Ülkemizde ise örgütlenme, çalışma, toplantı ve gösteri hak ve özgürlükleri baskı altına alınarak kısıtlanmakta; emekçilerin 1 Mayıs’ı kutlamalarına yasaklamalar getirilmekte; çalışma hayatı özelleştirme, sendikasızlaştırma, taşeronlaştırma ve köleleştirme süreçleriyle şekillenmektedir.

2003 yılından bu yana; çalışma hayatını düzenleyen 4857 sayılı İş Kanunu, 5763, 5920, 5921, 6111 sayılı Torba Yasalarla getirilen değişiklikler ve Kanun Hükmünde Kararnamelerle; iktidarın ekonomik büyümeye odaklanan politikalarıyla biçimlenmiştir.

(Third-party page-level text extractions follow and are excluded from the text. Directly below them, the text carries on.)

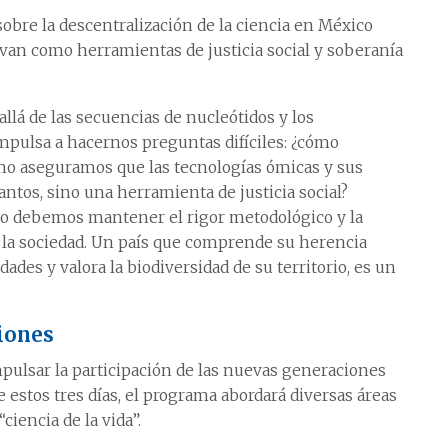
obre la descentralización de la ciencia en México
rvan como herramientas de justicia social y soberanía
allá de las secuencias de nucleótidos y los
mpulsa a hacernos preguntas difíciles: ¿cómo
mo aseguramos que las tecnologías ómicas y sus
ntos, sino una herramienta de justicia social?
ado debemos mantener el rigor metodológico y la
on la sociedad. Un país que comprende su herencia
ades y valora la biodiversidad de su territorio, es un
iones
pulsar la participación de las nuevas generaciones
e estos tres días, el programa abordará diversas áreas
ciencia de la vida”.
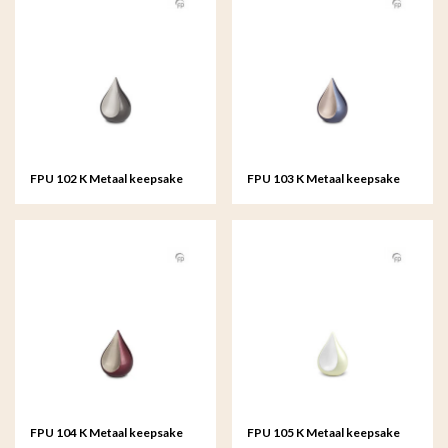
FPU 102 K Metaal keepsake
FPU 103 K Metaal keepsake
Teardrop
Teardrop
FPU 104 K Metaal keepsake
FPU 105 K Metaal keepsake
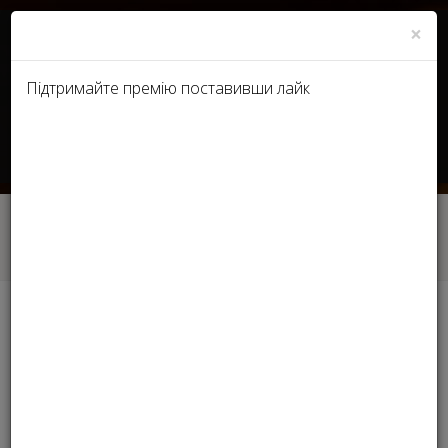
×
Підтримайте премію поставивши лайк
RU
UA
Головна
Лауреати 2017 Ukraine - Найкращий лікар-
дерматокосметолог
Лауреати 2017 Ukraine -
Найкращий лікар-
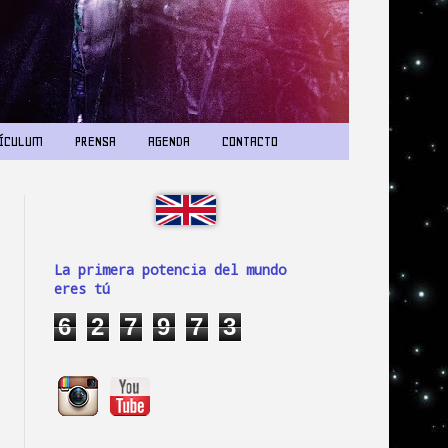
ÍCULUM
PRENSA
AGENDA
CONTACTO
La primera potencia del mundo
eres tú
6
2
7
9
7
3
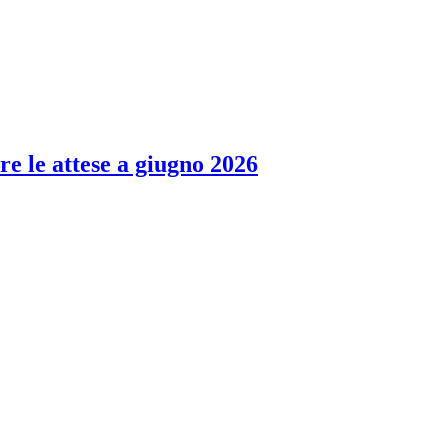
re le attese a giugno 2026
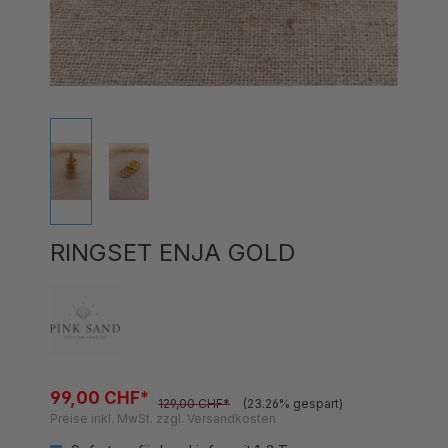
RINGSET ENJA GOLD
99,00 CHF*
129,00 CHF*
(23.26% gespart)
Preise inkl. MwSt. zzgl. Versandkosten
Sofort verfügbar, Lieferzeit 1-3 Tage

Ulusal ve uluslararası mevzuatta “iş güvenliği ve sağlığı” ile ilgili düzenlemeler yapılmış olmasına karşın gerekli hukuki ve kamusal denetimlerin yapılmaması nedeniyle yaşanan iş cinayetleri toplumsal sorun haline gelmiş; Devletin asli görevlerinden olan denetim ve gözetim; gerçekleştirilen yasal düzenlemelerle özel sektöre devredilmiş; ağırlaşan ve güvencesizleşen çalışma koşullarında kayıt dışı istihdam ve sömürü artmıştır.

2014 yılında Cumhuriyet tarihimizin en can yakıcı iş cinayetleri Soma, Mecidiyeköy ve Ermenek felaketlerine sebep olan koşullar maden ocaklarında, şantiyelerde ve sektörlerde devam etmesine karşın; hizmet alımı, taşeronlaşma, üretim zorlaması, bilim ve teknolojiye aykırı işletme yöntemleri ve denetim yetersizliği giderek ağırlaştırılmış bir biçimde sürdürülmektedir.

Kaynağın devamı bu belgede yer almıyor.